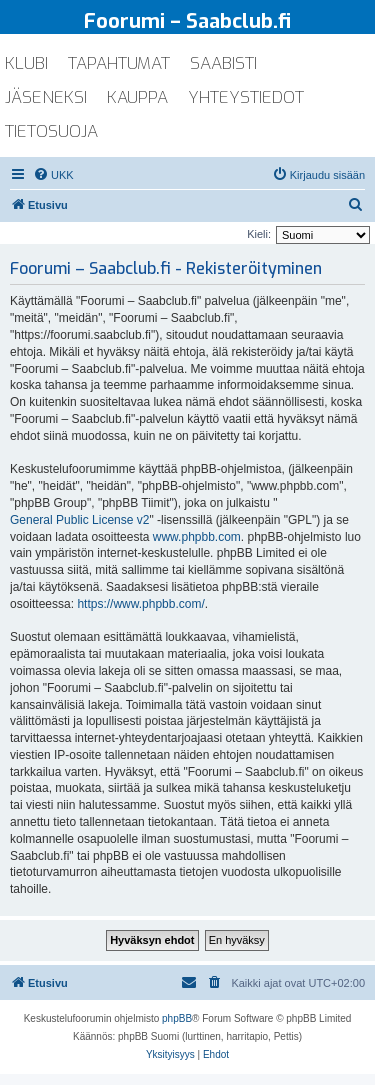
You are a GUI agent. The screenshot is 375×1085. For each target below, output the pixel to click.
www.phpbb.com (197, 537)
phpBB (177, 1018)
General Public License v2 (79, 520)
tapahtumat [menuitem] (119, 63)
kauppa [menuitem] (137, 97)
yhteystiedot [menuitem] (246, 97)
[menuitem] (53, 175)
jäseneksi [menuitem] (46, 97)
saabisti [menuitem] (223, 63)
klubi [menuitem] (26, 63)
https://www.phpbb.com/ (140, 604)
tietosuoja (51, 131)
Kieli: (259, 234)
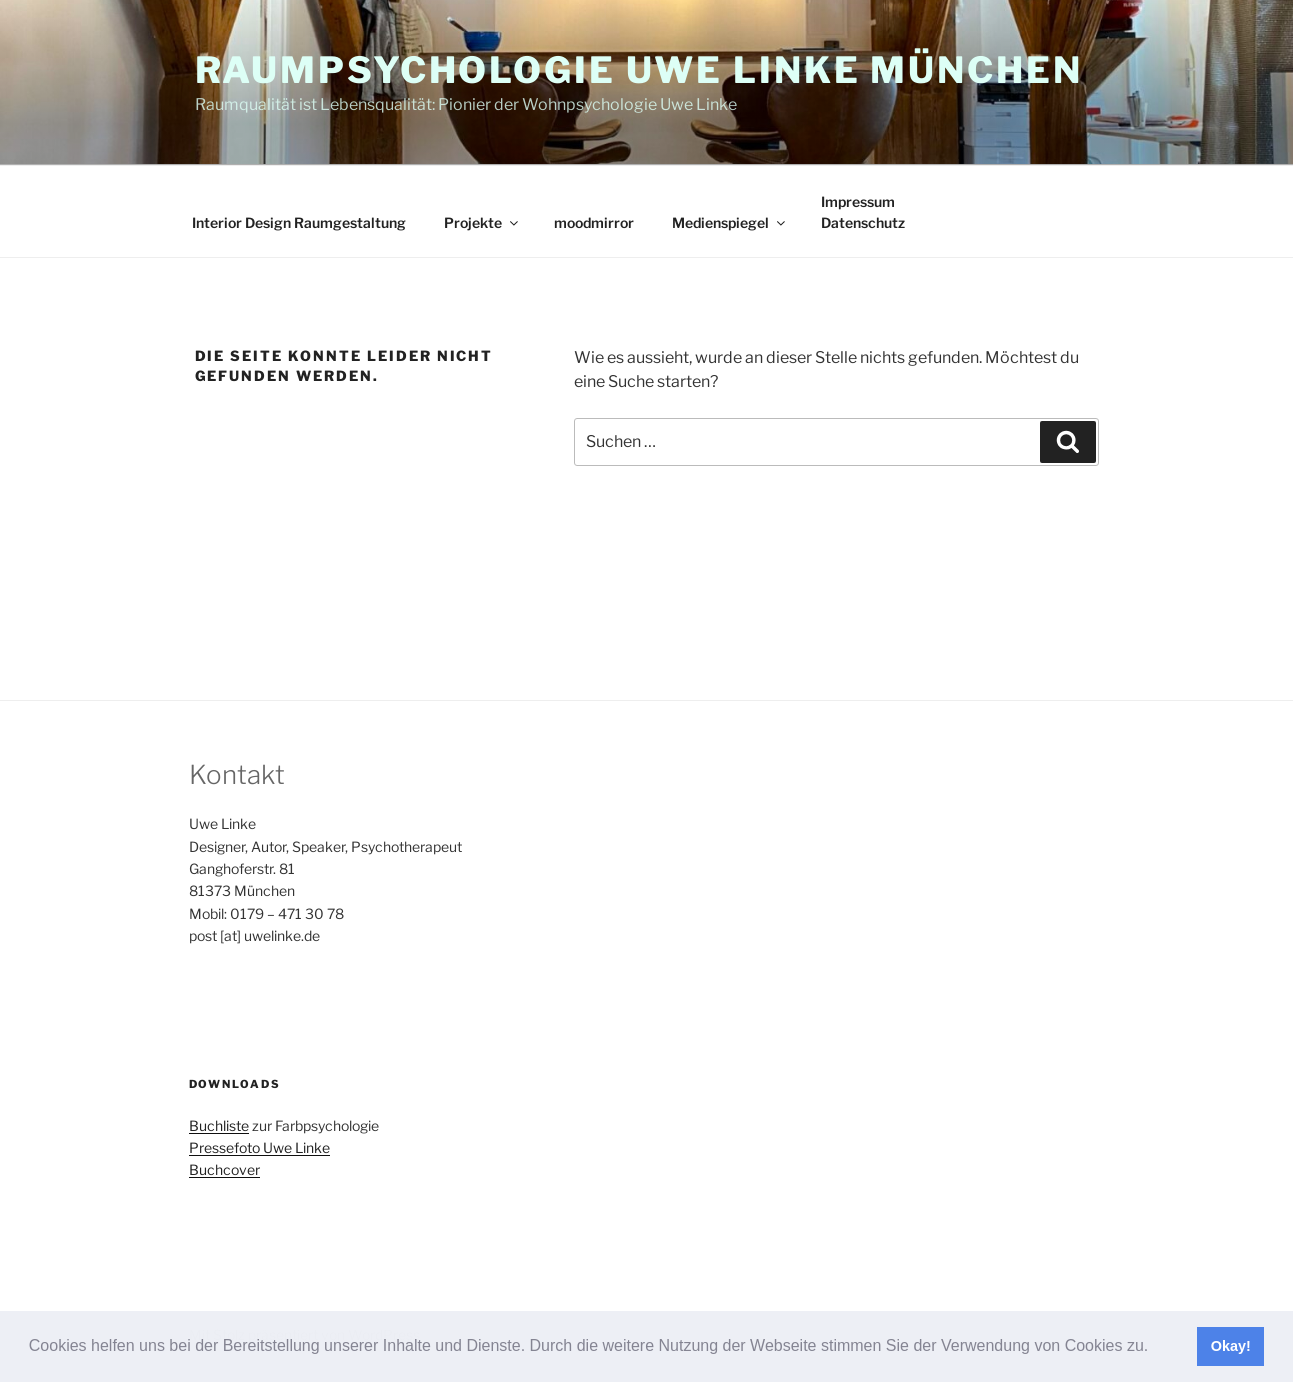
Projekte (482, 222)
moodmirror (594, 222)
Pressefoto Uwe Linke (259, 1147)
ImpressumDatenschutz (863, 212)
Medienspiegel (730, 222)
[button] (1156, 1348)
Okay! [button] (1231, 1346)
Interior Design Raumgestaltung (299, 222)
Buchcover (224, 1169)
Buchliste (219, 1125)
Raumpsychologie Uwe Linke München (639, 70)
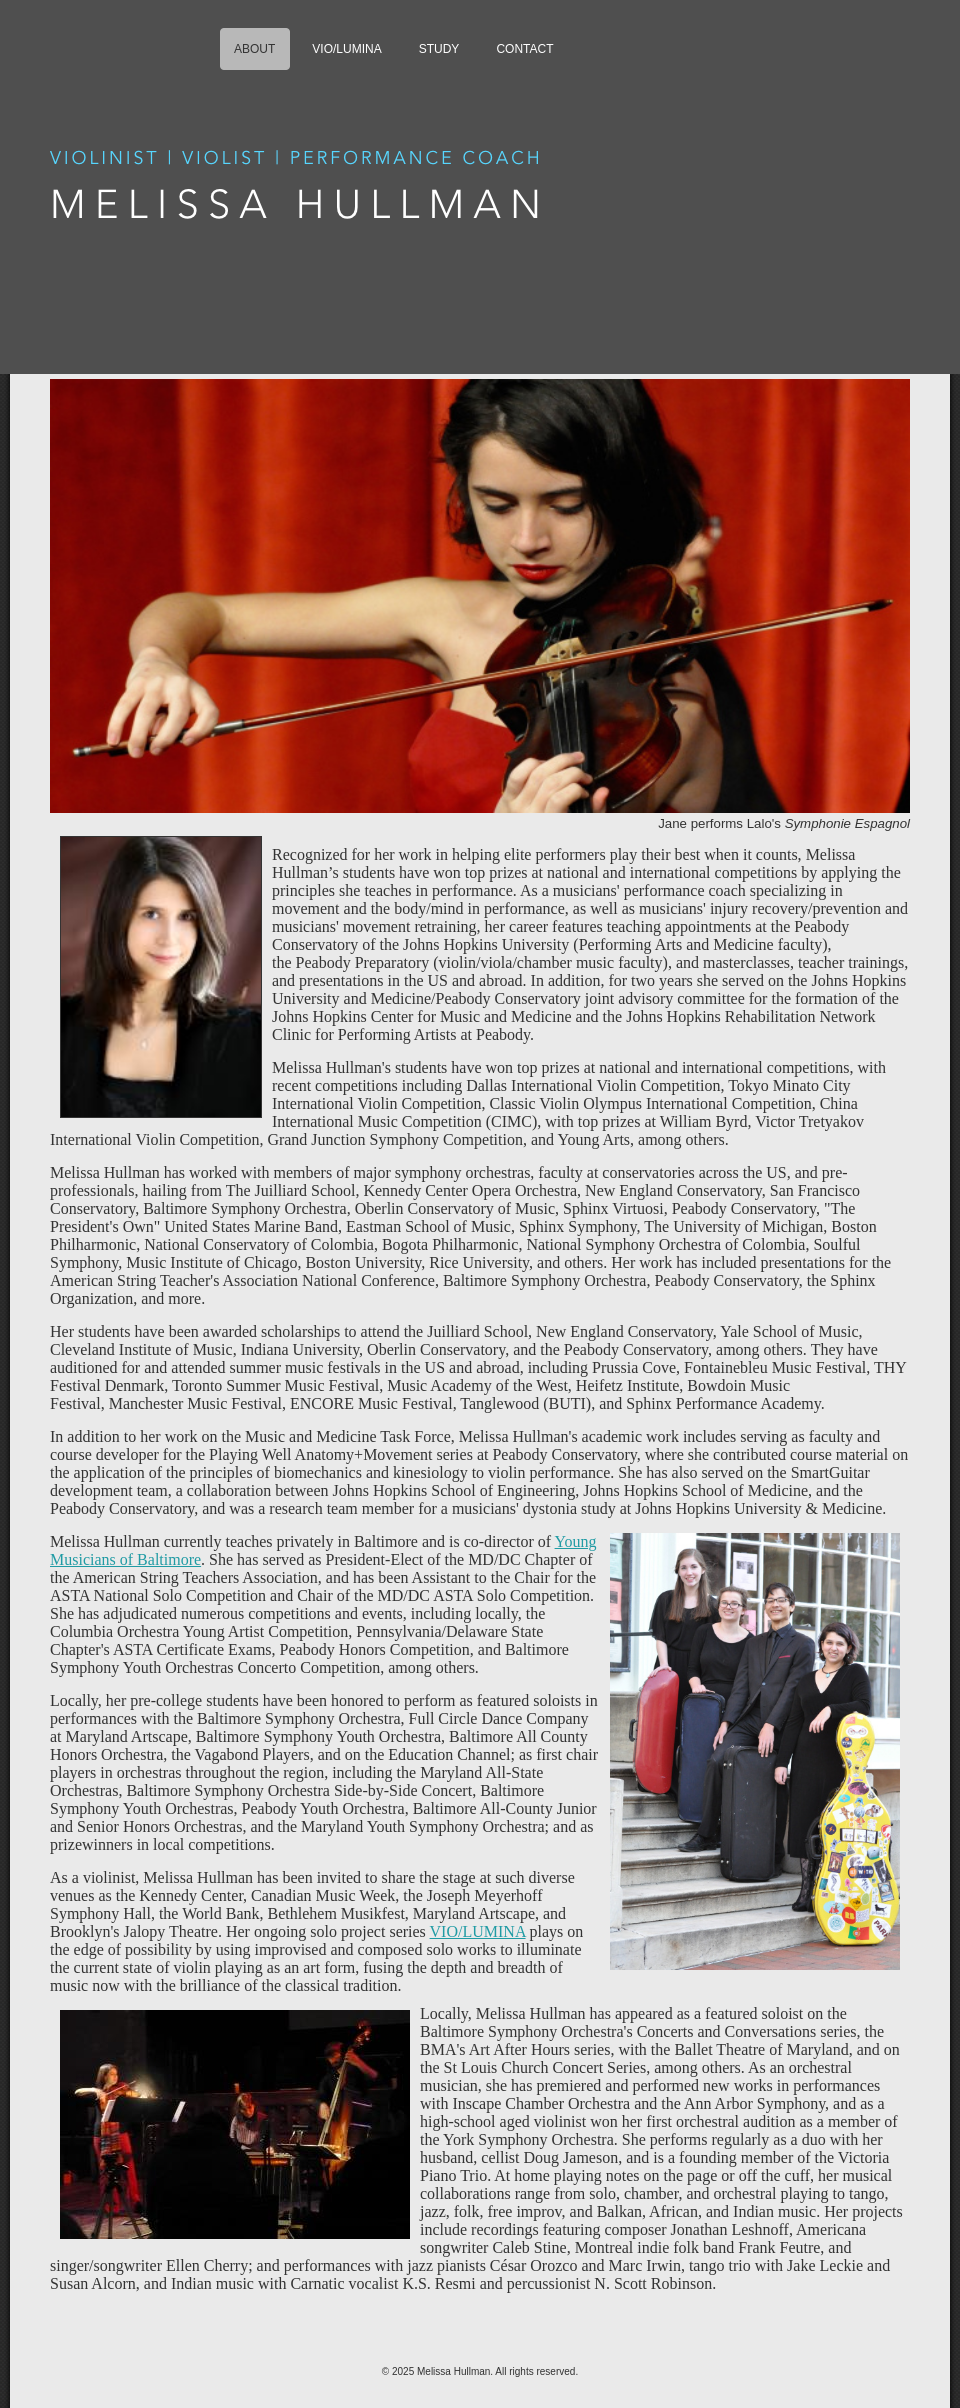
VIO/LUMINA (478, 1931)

★ ★ ★ ★ ★ ★ ★

TASK OBJECTIVE
Go through the records and show every line with the string "menuitem" in it.

RESULT
tapahtumat [menuitem] (119, 63)
kauppa [menuitem] (137, 97)
yhteystiedot [menuitem] (246, 97)
[menuitem] (53, 175)
jäseneksi [menuitem] (46, 97)
saabisti [menuitem] (223, 63)
klubi [menuitem] (26, 63)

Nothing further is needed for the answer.